By SUSAN LAHEY
Reporter with Silicon Hills News

Is it possible to marry the insights from stories—quantitative data, or data-in-context—with the qualitative world of big data? How do you scale the collection and interpretation of thousands of stories that might contain truths more pithy and authentic than you could ever mine from a survey? And could something that would accomplish that task be the solution health care executives are looking for to achieve meaningful use of health tech data and provide more accountable care? That was the discussion at Tuesday night’s meeting of Nebular Health Tech at People Fund.
Discussion leader Senem Güney, co-founder at Quantifiable Quality Care, is an organizational researcher specializing in collaborative practices and use of information and communication technologies.
She pointed out that stories are the way humans make sense of their experiences. Even in introducing themselves, attendees told little stories about how they came to be at the meeting. But stories, unlike surveys, or medical tests are not quantifiable at present. And frequently it is through stories, rather than surveys or other forms of data collection, that problems are revealed.
“My interest in all of this is figuring out a way to make what I think is really significant data that reflects that experience–the story of somebody with somebody else–to capture that in its integrity as you would tell it to someone else when you’re trying to make sense of it for yourself.”
A survey, she pointed out, might never ask the key question that unlocks a patient’s experience. And even just tagging and analyzing words from stories is a form of dissection. Once you start analyzing and quantifying the pieces of the story, Güney said, “You cut the frog and the frog is dead. The experience, as it was lived in the contextual integrity of someone’s story, is changed.”
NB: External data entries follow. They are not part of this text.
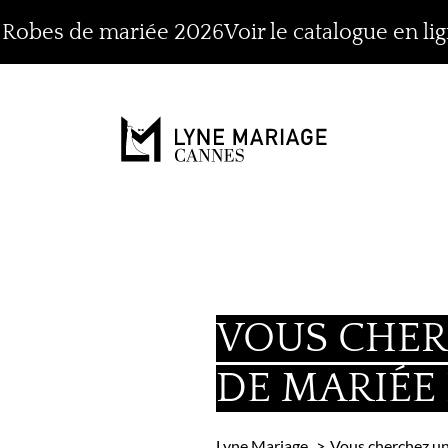
n Robes de mariée 2026
Voir le catalogue en li
VOUS CHER
DE MARIÉE 
Lyne Mariage
Vous cherchez un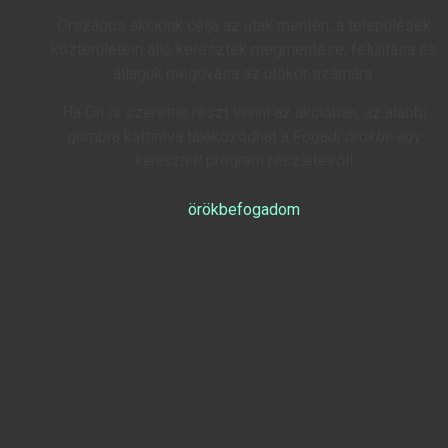
Országos akciónk célja az utak mentén, a települések
közterületein álló keresztek megmentése, felújítása és
állaguk megóvása az utókor számára.
Ha Ön is szeretne részt venni az akcióban, az alábbi
gombra kattintva tájékozódhat a
Fogadj örökbe egy
keresztet!
program részleteiről!
örökbefogadom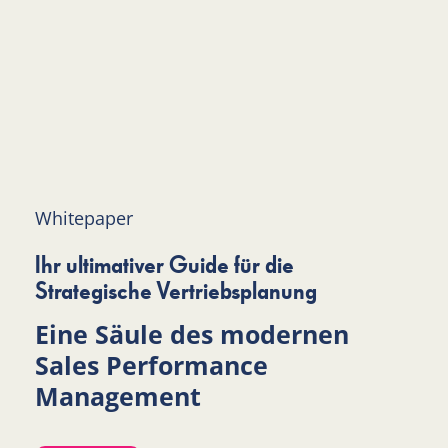
Whitepaper
Ihr ultimativer Guide für die
Strategische Vertriebsplanung
Eine Säule des modernen
Sales Performance
Management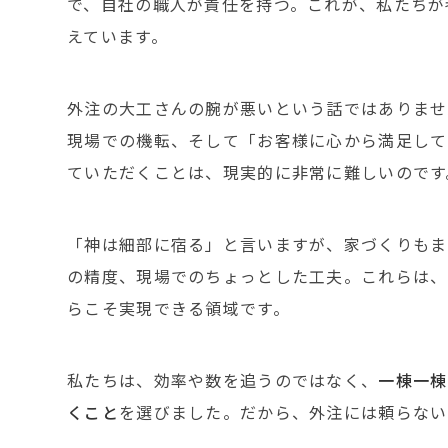
で、自社の職人が責任を持つ。これが、私たちが
えています。
外注の大工さんの腕が悪いという話ではありませ
現場での機転、そして「お客様に心から満足して
ていただくことは、現実的に非常に難しいのです
「神は細部に宿る」と言いますが、家づくりもま
の精度、現場でのちょっとした工夫。これらは、
らこそ実現できる領域です。
私たちは、効率や数を追うのではなく、
一棟一棟
くこと
を選びました。だから、外注には頼らない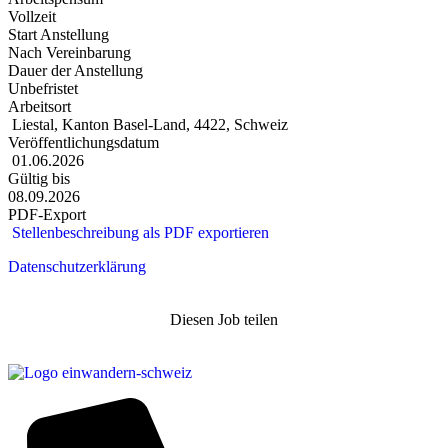
Vollzeit
Start Anstellung
Nach Vereinbarung
Dauer der Anstellung
Unbefristet
Arbeitsort
Liestal, Kanton Basel-Land, 4422, Schweiz
Veröffentlichungsdatum
01.06.2026
Gültig bis
08.09.2026
PDF-Export
Stellenbeschreibung als PDF exportieren
Datenschutzerklärung
Diesen Job teilen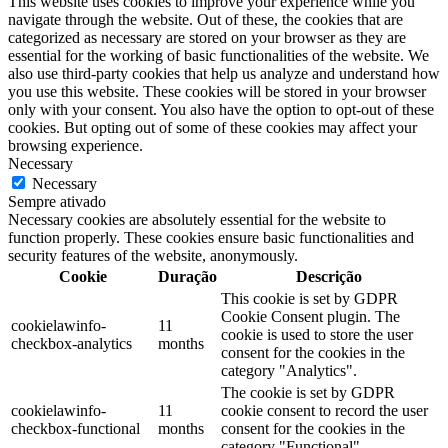
This website uses cookies to improve your experience while you
navigate through the website. Out of these, the cookies that are
categorized as necessary are stored on your browser as they are
essential for the working of basic functionalities of the website. We
also use third-party cookies that help us analyze and understand how
you use this website. These cookies will be stored in your browser
only with your consent. You also have the option to opt-out of these
cookies. But opting out of some of these cookies may affect your
browsing experience.
Necessary
Necessary
Sempre ativado
Necessary cookies are absolutely essential for the website to
function properly. These cookies ensure basic functionalities and
security features of the website, anonymously.
Cookie
Duração
Descrição
This cookie is set by GDPR
Cookie Consent plugin. The
cookielawinfo-
11
cookie is used to store the user
checkbox-analytics
months
consent for the cookies in the
category "Analytics".
The cookie is set by GDPR
cookielawinfo-
11
cookie consent to record the user
checkbox-functional
months
consent for the cookies in the
category "Functional".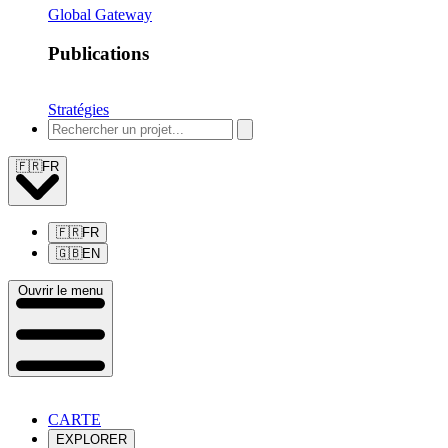
Global Gateway
Publications
Stratégies
🇫🇷
FR
🇫🇷
FR
🇬🇧
EN
Ouvrir le menu
CARTE
EXPLORER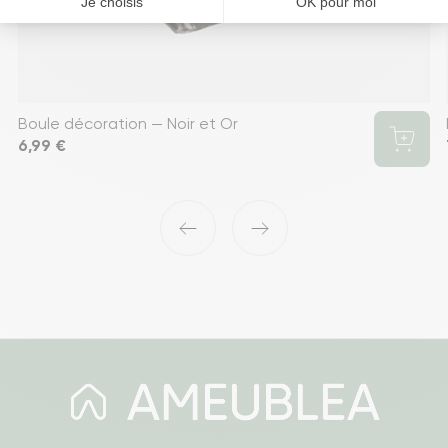
Boule décoration — Noir et Or
Prix
6,99 €
‹
›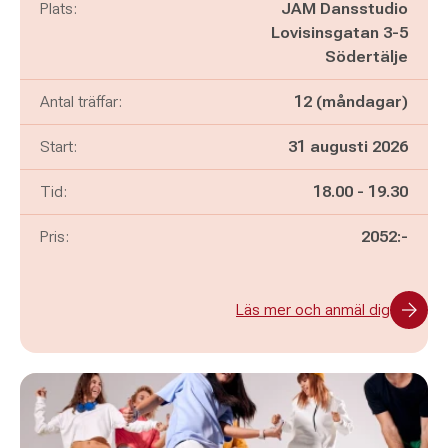
Plats:
JAM Dansstudio
Lovisinsgatan 3-5
Södertälje
Antal träffar:
12 (måndagar)
Start:
31 augusti 2026
Pågår mellan
och
Tid:
18.00
-
19.30
Pris:
2052:-
Läs mer och anmäl dig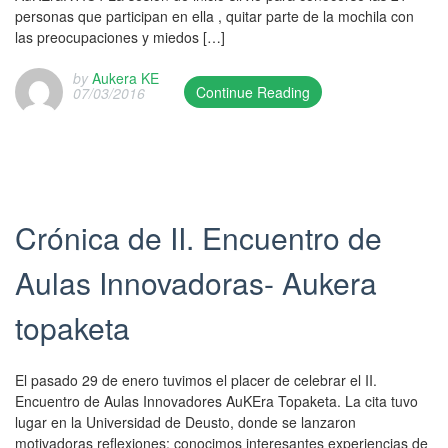
b
personas que participan en ella , quitar parte de la mochila con
a
l
las preocupaciones y miedos […]
s
i
u
s
by
Aukera KE
p
h
Continue Reading
07/03/2016
d
e
T
a
d
h
t
o
i
e
n
s
d
0
e
o
9
n
Crónica de II. Encuentro de
n
/
t
2
0
r
0
Aulas Innovadoras- Aukera
3
y
/
/
w
0
topaketa
2
a
1
0
s
/
1
p
2
El pasado 29 de enero tuvimos el placer de celebrar el II.
6
u
0
Encuentro de Aulas Innovadores AuKEra Topaketa. La cita tuvo
a
b
1
lugar en la Universidad de Deusto, donde se lanzaron
n
l
7
motivadoras reflexiones; conocimos interesantes experiencias de
d
i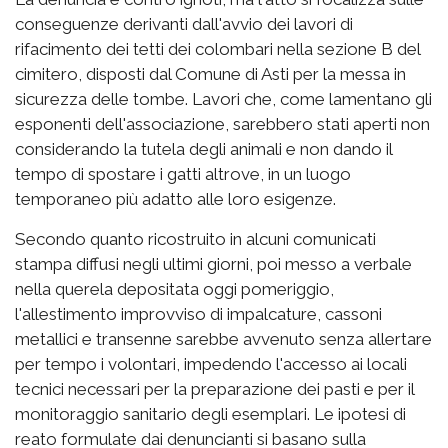
conseguenze derivanti dall'avvio dei lavori di
rifacimento dei tetti dei colombari nella sezione B del
cimitero, disposti dal Comune di Asti per la messa in
sicurezza delle tombe. Lavori che, come lamentano gli
esponenti dell'associazione, sarebbero stati aperti non
considerando la tutela degli animali e non dando il
tempo di spostare i gatti altrove, in un luogo
temporaneo più adatto alle loro esigenze.
Secondo quanto ricostruito in alcuni comunicati
stampa diffusi negli ultimi giorni, poi messo a verbale
nella querela depositata oggi pomeriggio,
l'allestimento improvviso di impalcature, cassoni
metallici e transenne sarebbe avvenuto senza allertare
per tempo i volontari, impedendo l'accesso ai locali
tecnici necessari per la preparazione dei pasti e per il
monitoraggio sanitario degli esemplari. Le ipotesi di
reato formulate dai denuncianti si basano sulla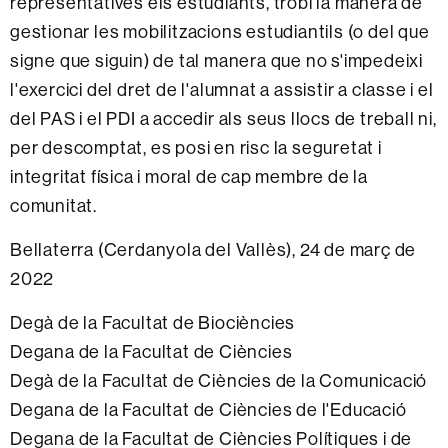
representatives els estudiants, trobi la manera de
gestionar les mobilitzacions estudiantils (o del que
signe que siguin) de tal manera que no s'impedeixi
l'exercici del dret de l'alumnat a assistir a classe i el
del PAS i el PDI a accedir als seus llocs de treball ni,
per descomptat, es posi en risc la seguretat i
integritat física i moral de cap membre de la
comunitat.
Bellaterra (Cerdanyola del Vallès), 24 de març de
2022
Degà de la Facultat de Biociències
Degana de la Facultat de Ciències
Degà de la Facultat de Ciències de la Comunicació
Degana de la Facultat de Ciències de l'Educació
Degana de la Facultat de Ciències Polítiques i de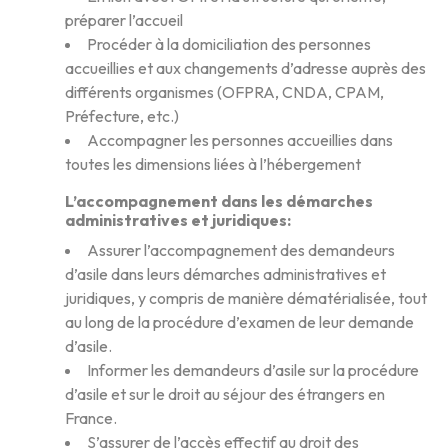
préparer l’accueil
Procéder à la domiciliation des personnes
accueillies et aux changements d’adresse auprès des
différents organismes (OFPRA, CNDA, CPAM,
Préfecture, etc.)
Accompagner les personnes accueillies dans
toutes les dimensions liées à l’hébergement
L’accompagnement dans les démarches
administratives et juridiques
:
Assurer l’accompagnement des demandeurs
d’asile dans leurs démarches administratives et
juridiques, y compris de manière dématérialisée, tout
au long de la procédure d’examen de leur demande
d’asile.
Informer les demandeurs d’asile sur la procédure
d’asile et sur le droit au séjour des étrangers en
France.
S’assurer de l’accès effectif au droit des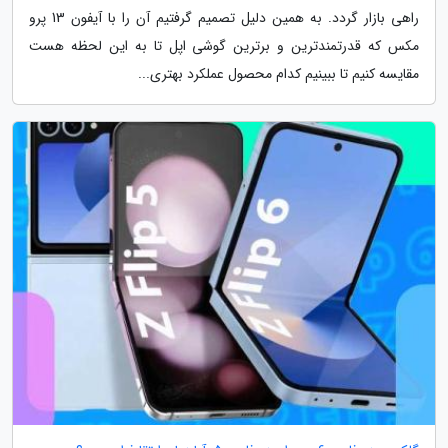
راهی بازار گردد. به همین دلیل تصمیم گرفتیم آن را با آیفون 13 پرو
مکس که قدرتمندترین و برترین گوشی اپل تا به این لحظه هست
مقایسه کنیم تا ببینیم کدام محصول عملکرد بهتری...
Platforms to Collect Stories

She’s working on a platform to collect patients’ stories and then ask questions about the story such as “What does the story tell us about the nurse? That he/she was a) caring b) competent….” The responses to the questions can be quantified. But she wants to go farther in capturing experiences on a grand scale.
Güney is not alone in her pursuit of stories to effect change. Gregory Foster, project manager for the Consumers Union, talked about that organization’s platform: Stori.es, which collects stories for the purpose of affecting change. Stori.es provides a way to collect stories, sort them, tag them and filter them for use in policy or other kinds of change.
And CRG Medical has a tool called Share Our Stories, S.O.S. where people can report medical abuse and accidents.
At some point, as James Cooley of Health and Human Services pointed out, IBM’s Watson technology, which analyzes information from basic speech may be useful for mining large quantities of data from stories. But that’s not how it’s being used at present and, as Güney pointed out, it’s an enormously expensive technology. Not a practical tool for collecting stories across several populations.
Amber Lindholm, a design strategist at the Clinical Design and Innovation Center at Seton Medical Center pointed out that, in stories, it’s often one detail, one encounter that opens up the right path of inquiry or has the most impact. But participant Adam Ragsdale who works in business development IT Solutions at TRC Staffing Services Inc. was concerned that the emotional power of a compelling story could wind up trumping quantities of qualitative data that told a more accurate story.
The group plans to revisit the conversation in future meetings.
Nebular Health Tech is a new group started in April by Erin Gilmer, an attorney and health rights advocate.